Numerous Gun Control Bills Filed for Next Legislative Session

At least 16 gun control bills have already been filed for the upcoming Texas Legislative Session beginning in January, setting the stage for a contentious battle over the gun rights of private citizens.

ORIGINAL: One of the bills is HB 196, filed by Irving State Representative Terry Meza.  Her bill would remove a homeowner’s legal right under the Castle Doctrine to use a firearm in the defense of their homestead against an intruder.  Meza believes homeowners are too quick to pull the trigger during a home invasion, and HB 196 would essentially gut that provision from the Castle Doctrine.*

*Clarification: A representative of Irving State Representative Terry Meza explains HB196 amends the castle doctrine, not take it away completely. It would instead implement a duty to safely retreat if possible. The bills language specifically states Deadly Force can still be used if the resident believes it is necessary.

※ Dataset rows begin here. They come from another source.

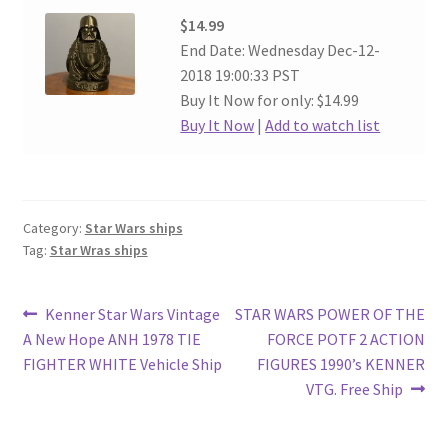
$14.99
End Date: Wednesday Dec-12-
2018 19:00:33 PST
Buy It Now for only: $14.99
Buy It Now
|
Add to watch list
Category:
Star Wars ships
Tag:
Star Wras ships
Post
Previous
Next
Kenner Star Wars Vintage
STAR WARS POWER OF THE
post:
post:
A New Hope ANH 1978 TIE
FORCE POTF 2 ACTION
navigation
FIGHTER WHITE Vehicle Ship
FIGURES 1990’s KENNER
VTG. Free Ship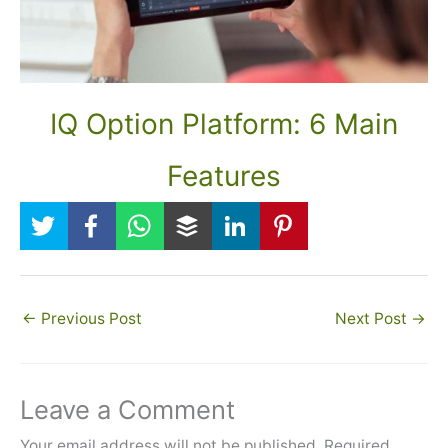
IQ Option Platform: 6 Main
Features
←
Previous Post
Next Post
→
Leave a Comment
Your email address will not be published.
Required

“I’m not condoning stealing, it is against the law, “Meza says, “but it’s not an offense that is punishable by death.”

Meza claims she’s already become the target of intense scrutiny online.

“People are already attacking me on Facebook saying I’m against the 2nd Amendment,” she says.

Meza says a homeowner would still be able to defend their life, but using a gun would be illegal, thus placing the homeowner in legal jeopardy.

Critics point to what is often a slow response time from police, and argue that there’s very little time to determine whether a person who has broken into a home is there simply to steal, or to commit acts of violence.

Other gun control bills awaiting the next session include:

  • HB 152 and HB 245 would ban the private sale of firearms at gun shows;
  • HB 238 would eliminate the state’s firearm preemption, allowing local governments such as the Austin City Council to pass local gun bans and regulations as they see fit;
  • HB 201 would ban Campus Carry;
  • HB 127 would ban the open carry of long rifles;
  • HB 236 would overhaul the 30.06 and 30.07 signage requirements to make it much easier for a business to ban a legal and licensed gun owner from entering;
  • HB 118 would eliminate family members from being able to transfer firearms among each other, instead requiring a federal license application to process each transaction “at an undetermined fee”;
  • HB 164 and HB 395 relate to Red Flag laws, allowing the removal of a person’s firearm without due process;
  • HB 185 would legally require homeowners to keep all guns locked inside of a safe at all times;
  • HB 231 raises the legal age required to purchase semi-automatic rifles and shotguns;
  • HB 172 and HB 241 would ban the transfer or possession of certain “commonly owned semi-automatic firearms”;
  • HB 178 and HB 234 would ban the sale or possession of any magazine that holds more than ten rounds.

The vast majority of those gun control bills are not expected to pass muster when state lawmakers reconvene.